Caroline Lamarche décrit un monde qui tire à sa fin, où, sous couvert de pratiques aseptisées, la barbarie s’est généralisée. Un monde où la nature est niée etc. Voir les chapitres remarquables intitulés Ikea, Jonagold et Gala ou encore le passage sur le prélèvement du sperme des porcs, désormais interdits d’accouplement.
Dans cet univers, elle met en scène un duo de fin du monde, un frère et une sœur, comme unique garants d’une humanité en déréliction, car attachés par ses gènes, son histoire à un même lieu d’origine. La relation est basée sur une agressivité rentrée certes (qui s’exprime par des gifles répétées du garçon à la fille) mais aussi par un lien fort, incassable, qui ne va jamais à l’excès.
« Voilà ce qui a sauvé Lola : que celui que sa mère payait en échange d’une confiance aveugle, le Dieu à qui elle confiait ses pensées, lui embrasse les genoux en pleurant. Le choc ressenti par la transformation du Corbeau en amoureux vagissant l’a rendue folle, peut-être, dérangée certainement, mais libre de ne plus aller au fond, délivrée de cette obligation débarrassée de toute croyance, là où son frère, qui se prétend agnostique, se révèle prêt à mourir comme un Christ moderne. »
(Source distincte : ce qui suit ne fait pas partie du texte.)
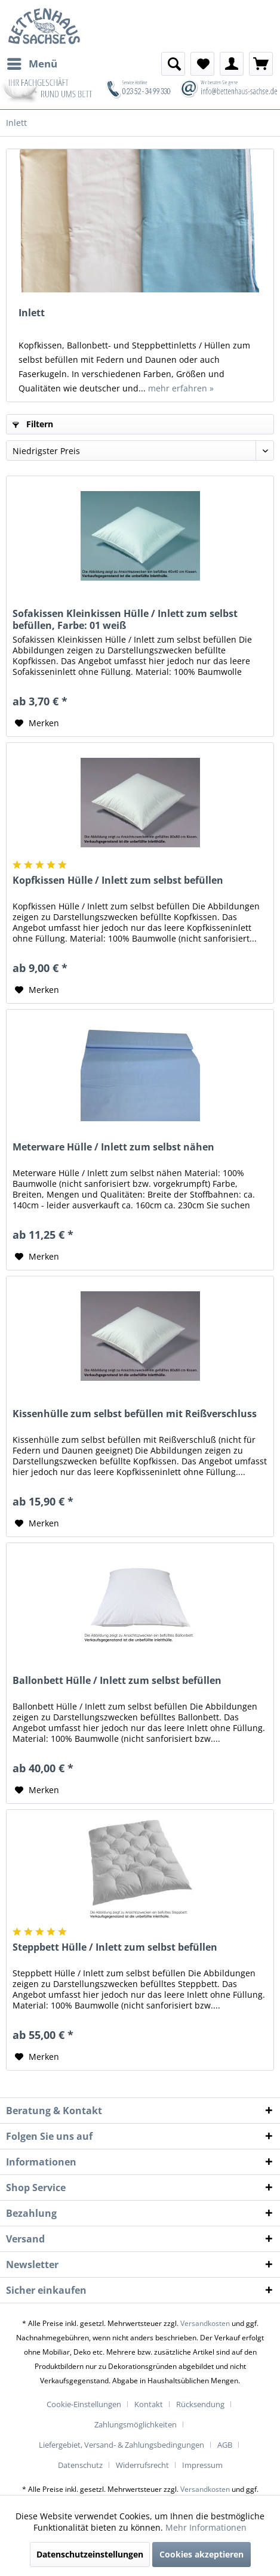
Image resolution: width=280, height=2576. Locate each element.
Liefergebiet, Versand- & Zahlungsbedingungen (121, 2444)
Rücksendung (200, 2404)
A partir de ce constat, page 43, les parcours du frère et de la sœur vont diverger, du moins sur le plan existentiel : la sœur veut vivre tandis que le frère poursuit son parcours d’autodestruction. Lola dès lors se porte en sauveuse de Karl qu’elle admire, qu’elle place au-dessus des autres. La petite sœur qui veut protéger son frère tout en n’étant pas dupe de l’issue fatale est ce qui donne tout son prix à cette fable qu’on peut trouver pas assez fouillée, parfois sèche, comme l’esquisse d’un roman désormais impossible à écrire.